The quickly growing complexity of the modern information society confronts us with the task to select valuable and reasonable information from a bigger and bigger avalanche of complex and highly diverse data, as becomes evident from imaging processing in multimedia applications, human machine interface, surveillance, mobile communication and the internet, just to mention a few examples. On the one hand the rapid development and ubiquity of modern information technology provides us with an increasing quantity and complexity of data, but on the other hand the burden of selecting and evaluating valuable information in an adapted and reasonable way is to date still put on the user.

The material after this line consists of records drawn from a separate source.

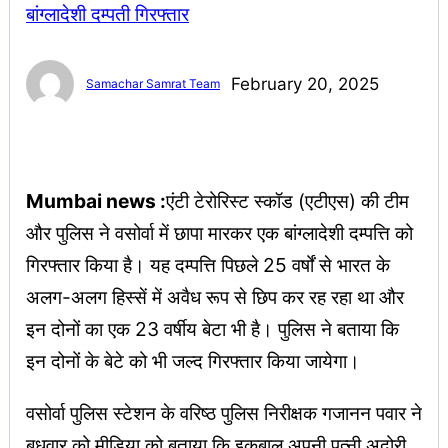
February 20, 2025
Samachar Samrat Team
Mumbai news :
एंटी टेरोरिस्ट स्कॉड (एटीएस) की टीम
और पुलिस ने वसोर्वा में छापा मारकर एक बांग्लादेशी दम्पत्ति को
गिरफ्तार किया है। यह दम्पत्ति पिछले 25 वर्षों से भारत के
अलग-अलग हिस्सें में अवैध रूप से छिप कर रह रहा था और
इन दोनों का एक 23 वर्षीय बेटा भी है। पुलिस ने बताया कि
इन दोनों के बेटे को भी जल्द गिरफ्तार किया जायेगा।
वसोर्वा पुलिस स्टेशन के वरिष्ठ पुलिस निरीक्षक गजानन पवार ने
बुधवार को मीडिया को बताया कि इकबाल अपनी पत्नी अदोरी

One major reason for this imbalance relates to the fact that the selection of useful information represents an intrinsically difficult task: it requires the ability of a system to adaptively reduce the complexity of the data, to generate meaning from it and to flexibly assess the putative value of this meaning given the present and past status of the environment. In other words, it must be capable of active and intelligent perception, reasoning, planning and decision making: it must have human cognitive abilities.

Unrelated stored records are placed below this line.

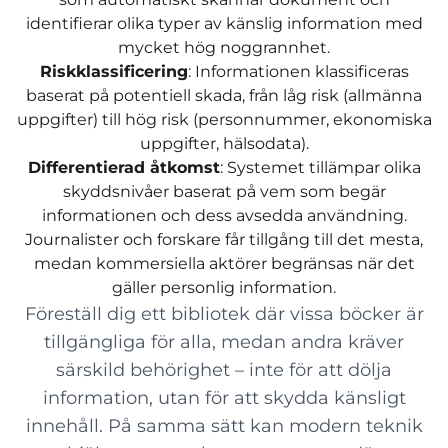
identifierar olika typer av känslig information med
mycket hög noggrannhet.
Riskklassificering
: Informationen klassificeras
baserat på potentiell skada, från låg risk (allmänna
uppgifter) till hög risk (personnummer, ekonomiska
uppgifter, hälsodata).
Differentierad åtkomst
: Systemet tillämpar olika
skyddsnivåer baserat på vem som begär
informationen och dess avsedda användning.
Journalister och forskare får tillgång till det mesta,
medan kommersiella aktörer begränsas när det
gäller personlig information.
Föreställ dig ett bibliotek där vissa böcker är
tillgängliga för alla, medan andra kräver
särskild behörighet – inte för att dölja
information, utan för att skydda känsligt
innehåll. På samma sätt kan modern teknik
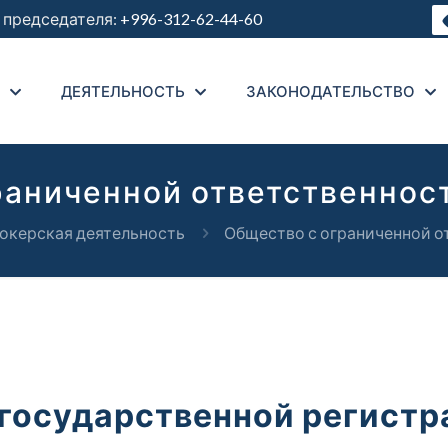
председателя:
+996-312-62-44-60
ДЕЯТЕЛЬНОСТЬ
ЗАКОНОДАТЕЛЬСТВО
раниченной ответственнос
окерская деятельность
Общество с ограниченной о
 государственной регистр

Mathematical neurocognitive models of brain function are based on the techniques of computational and integrative neuroscience. The neurodynamical approach models the mutual interaction of multiple hierarchical brain areas and include biological details from the levels of synaptic and neural spiking dynamical mechanisms up to the level of global brain activation and behavior. By this, we are able to describe neuronal brain activity both at the local and global level. Neurocognitive models can and will be constrained by comparing quantitative results and predictions with experiments from various sources and at various levels including neuroanatomy (structural information), cellular electrophysiology (microscopic level), functional brain imaging (mesoscopic level) and psychophysics (macroscopic behavioural level). The requirement to simultaneously explain results generated from experiments of different designs, which address different aspects of human cognition and produce data at different neuroscientific levels will ensure both sufficiently strong constrains of the models and their proximity to the biological counterpart, the human brain. Biologically plausible neurodynamical modeling of cognitive phenomena will be referred to as neurocognitive modeling.

Our workshop Mathematical Models of Cognitive Architectures gathers renowned scientists from theoretical and experimental domains of neuroscience with the goal to animate the discussion towards the development of mathematical models of cognitive functioning. The workshop will be held co-jointly with the annual meeting Brainmodes, which seeks to explore innovative means of understanding complex brain activity and multimodal neuroscience data sets.